Sin embargo, existen otros tipos de manchas que no pueden ser extraídas con agua ni con jabón: las manchas proteicas o de carbohidratos. Para ello, muchos detergentes incorporan enzimas que atacan directamente estos compuestos, permitiendo eliminar manchas de sangre, huevo, frutas, etc. En este caso, el problema de toxicidad vino durante el proceso de fabricación del detergente, que producía un polvo que dañaba los pulmones de los obreros que intervenían en la fabricación. Para evitarlo, ahora se fabrican detergentes con gránulos mayores, que no producen polvo.

Además del agente activo y las enzimas, los detergentes comerciales suelen incorporar otros compuestos que facilitan el lavado y mejoran el resultado final, tales como ablandadores de agua (polifosfatos-silicatos o zeolitas), blanqueantes (perboratos, sustancias fluorescentes), productos repulsivos de polvo (carboximetilcelulosa, sulfato de sodio), estabilizadores de espuma, perfumes, etc.

Un detergente medio presenta unas proporciones similares a éstas:

Principio activo (~15%)
Ablandadores de agua (~30%)
Perborato sódico (~20%)
Fluorescente (~0.1%)
Sulfato sódico (~20%)
Enzimas (~0,5%).
Agua (~15%)

La utilización real de las zeolitas en el lavado

Por todas las características mencionadas, las zeolitas se están utilizando ampliamente en la fabricación de detergentes para sustituir a los productos fosfatados  -mucho más contaminantes- en su labor de ablandamiento del agua gracias a su capacidad de intercambio iónico. Sin embargo, no pueden sustituir al principo activo del detergente, dado que no poseen capacidad disolvente para grasas ni enzimática para manchas proteicas. De igual forma, tampoco pueden sustituir otros aditivos como blanqueadores o aromatizadores. En aguas blandas, el resultado puede llegar a ser inapreciable.

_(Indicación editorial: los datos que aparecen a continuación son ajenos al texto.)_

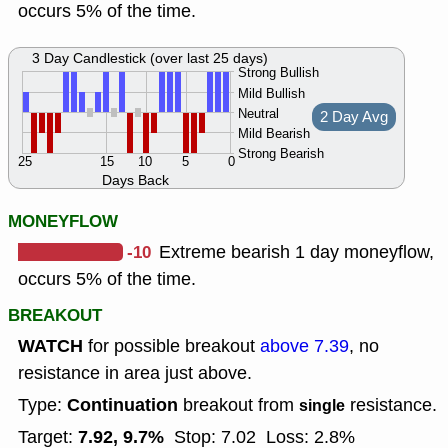
occurs 5% of the time.
3 Day Candlestick (over last 25 days)
Strong Bullish
Mild Bullish
Neutral
2 Day Avg
Mild Bearish
Strong Bearish
25
15
10
5
0
Days Back
MONEYFLOW
-10
Extreme bearish 1 day moneyflow,
occurs 5% of the time.
BREAKOUT
WATCH
for possible breakout
above 7.39
, no
resistance in area just above.
Continuation
Type:
breakout from
resistance.
single
7.92, 9.7%
Target:
Stop: 7.02
Loss: 2.8%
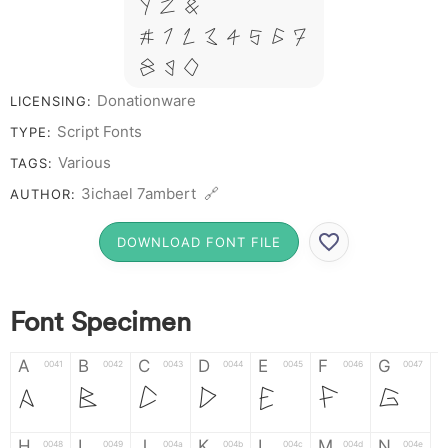
Y Z &
# 1 2 3 4 5 6 7
8 9 0
Donationware
LICENSING:
Script Fonts
TYPE:
Various
TAGS:
3ichael 7ambert 🔗
AUTHOR:
DOWNLOAD FONT FILE
Font Specimen
A
B
C
D
E
F
G
0041
0042
0043
0044
0045
0046
0047
A
B
C
D
E
F
G
H
I
J
K
L
M
N
0048
0049
004a
004b
004c
004d
004e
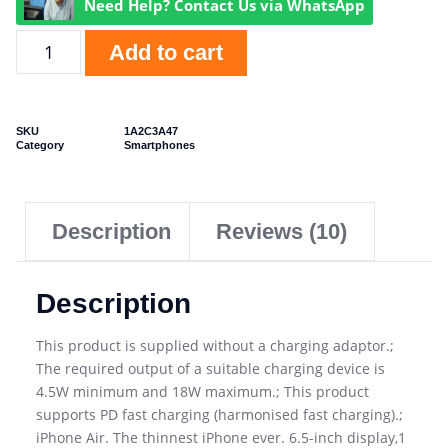
Need Help? Contact Us via WhatsApp
Add to cart
SKU
1A2C3A47
Category
Smartphones
Description
Reviews (10)
Description
This product is supplied without a charging adaptor.;
The required output of a suitable charging device is
4.5W minimum and 18W maximum.; This product
supports PD fast charging (harmonised fast charging).;
iPhone Air. The thinnest iPhone ever. 6.5-inch display,1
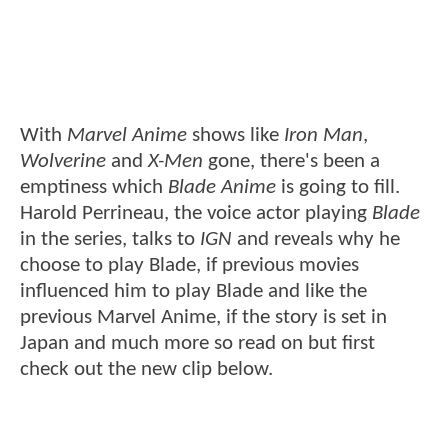
With
Marvel Anime
shows like
Iron Man
,
Wolverine
and
X-Men
gone, there's been a
emptiness which
Blade Anime
is going to fill.
Harold Perrineau, the voice actor playing
Blade
in the series, talks to
IGN
and reveals why he
choose to play Blade, if previous movies
influenced him to play Blade and like the
previous Marvel Anime, if the story is set in
Japan and much more so read on but first
check out the new clip below.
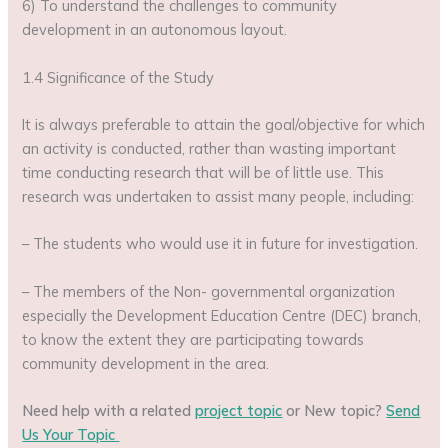
6) To understand the challenges to community
development in an autonomous layout.
1.4 Significance of the Study
It is always preferable to attain the goal/objective for which
an activity is conducted, rather than wasting important
time conducting research that will be of little use. This
research was undertaken to assist many people, including:
– The students who would use it in future for investigation.
– The members of the Non- governmental organization
especially the Development Education Centre (DEC) branch,
to know the extent they are participating towards
community development in the area.
Need help with a related
project topic
or New topic?
Send
Us Your Topic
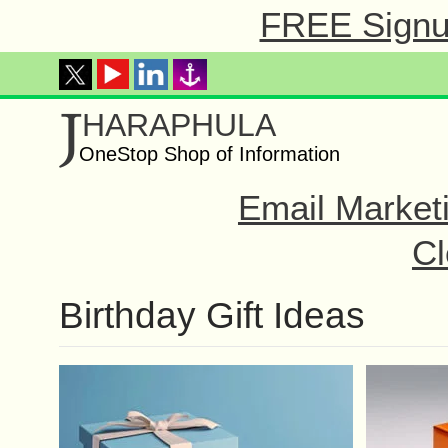
FREE Signup
J
HARAPHULA
OneStop Shop of Information
Email Market
Cl
Birthday Gift Ideas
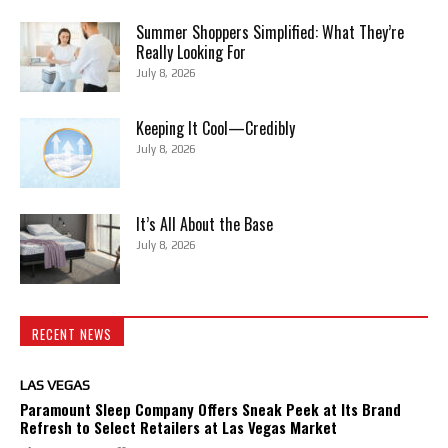
Summer Shoppers Simplified: What They’re
Really Looking For
July 8, 2026
Keeping It Cool—Credibly
July 8, 2026
It’s All About the Base
July 8, 2026
RECENT NEWS
LAS VEGAS
Paramount Sleep Company Offers Sneak Peek at Its Brand
Refresh to Select Retailers at Las Vegas Market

No se tratan pues de ningún producto revolucionario, sino de unos minerales que se llevan utilizando desde hace más de 50 años en multitud de procesos industriales y domésticos, cuya dosis debe estar equilibrada y cuyo agotamiento exige el cambio o la reactivación mediante lavados ácidos.  De esta forma, los no más de 50 gramos de bolitas dando vueltas una y otra vez durante cientos de lavados, difícilmente pueden realizar una función mucho más allá que la de un lavado con agua ligeramente ablandada.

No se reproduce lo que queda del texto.